General practitioners are backing a Government initiative to encourage doctors to report any adverse health effects of patients who have used legal highs, in a bid to ban the products.

Associate Health Minister Peter Dunne said he had asked health officials to keep an eye on emergency rooms around the country for reports of ill health relating to the products.

He was "delighted'' that ministry officials were following his request.

"They're doing exactly what I asked them to do.''


Products can be banned if they were reported to the Centre for Adverse Reactions Monitoring.

Mr Dunne said other legal high products had been banned after they were reported to the centre.

The only difficult aspect would be to link the exact product with the adverse health effect, he said.

"People's memories aren't always clear.''

General Practitioner Council chairwoman Kate Baddock said they supported the move.

"If we can socialise and spread [word of] the ill-effects of them then we may make progress towards having them blocked altogether.''

An adverse effect meant anything from headaches, rashes, nausea and vomiting, to seizures, coma and death.

"Everything that is caused as a consequence of taking that substance, which would not be considered beneficial,'' Dr Baddock said.


She agreed with Mr Dunne it was sometimes difficult to pinpoint the product that was causing the health problems, especially if the patient had taken a number of products.

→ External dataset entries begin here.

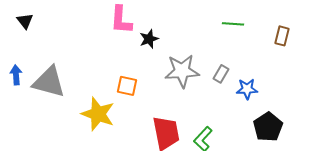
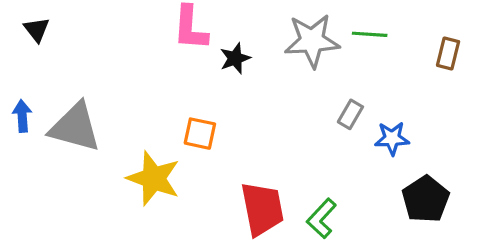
gray star: (182, 71) -> (312, 41), moved

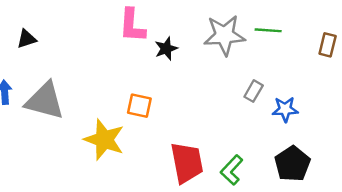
black triangle: (37, 30) -> (27, 39), moved, turned 50
black pentagon: (426, 199) -> (292, 164), moved

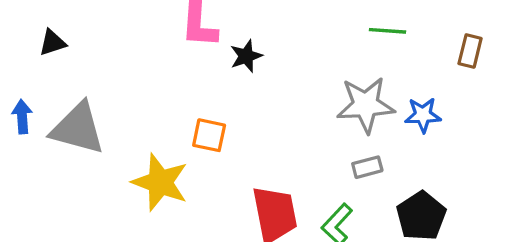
gray star: (224, 35) -> (366, 105), moved
gray rectangle: (254, 91) -> (367, 167), moved, turned 45
blue star: (285, 109) -> (423, 115), moved

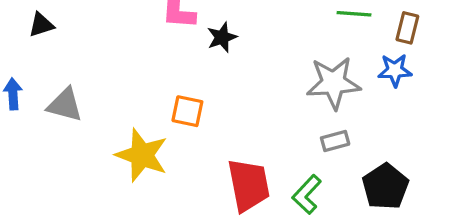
brown rectangle: (470, 51) -> (407, 28), moved
blue star: (423, 115) -> (395, 70), moved
gray triangle: (78, 128) -> (65, 105), size x0.7

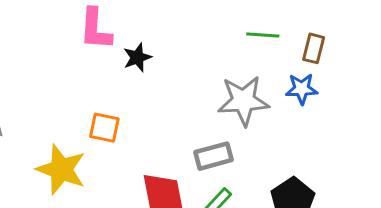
gray rectangle: (335, 141) -> (213, 156), moved, size x1.4

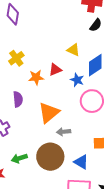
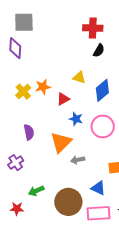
orange star: (36, 77) -> (43, 87), moved
blue star: (77, 80) -> (76, 119), moved
brown circle: (50, 157) -> (68, 202), moved

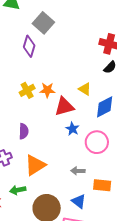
gray square: (24, 22) -> (43, 23), turned 30
red triangle: (63, 99) -> (64, 106), size x1.5
orange triangle: (61, 142) -> (35, 165), moved
gray arrow: (78, 160) -> (78, 171), moved

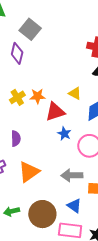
gray arrow: (78, 171) -> (72, 175), size x1.5
green arrow: (18, 190) -> (12, 211), moved

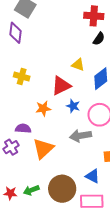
orange star: (37, 96) -> (43, 108), moved
yellow cross: (17, 97) -> (22, 77), turned -35
purple semicircle: (16, 138) -> (23, 128), moved, turned -77
gray arrow: (72, 175) -> (81, 136), moved

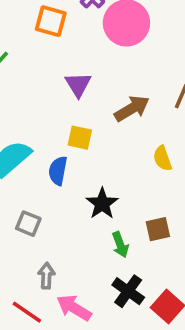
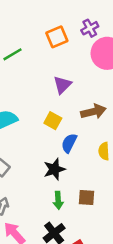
orange square: (51, 21) -> (57, 37), turned 35
blue semicircle: (58, 171) -> (69, 143), moved

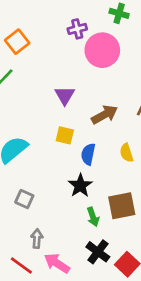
purple cross: (90, 28) -> (77, 29), turned 30
orange square: (57, 37) -> (17, 42), moved
brown square: (87, 198) -> (122, 206), size x1.5

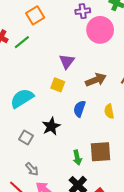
yellow square: (65, 135) -> (58, 85), moved
black star: (80, 186) -> (51, 126), moved
gray arrow: (37, 239) -> (32, 169), turned 128

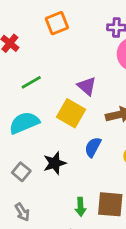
green line: (22, 42) -> (31, 82), moved
purple triangle: (67, 61) -> (87, 86), turned -35
yellow square: (58, 85) -> (71, 113), size x1.5

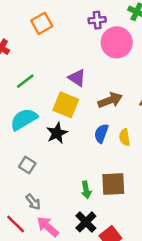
blue semicircle: (93, 147) -> (101, 133), moved
black star: (55, 163) -> (57, 133), moved

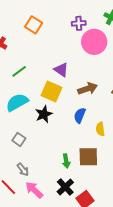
orange square: (42, 23) -> (34, 25), turned -30
yellow semicircle: (125, 137) -> (100, 129), moved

"Many people who do indulge in legal highs are people who mix their drugs, and as a consequence there may be adverse combined affects that we don't even know about - let alone those that we can predictably associate with certain given ingredients.''

In the cases where it was not known what substance was causing harm, a toxicology screen could be performed, Dr Baddock said.

Earlier this month hundreds attended rallies around the country urging the Government to ban legal high products completely.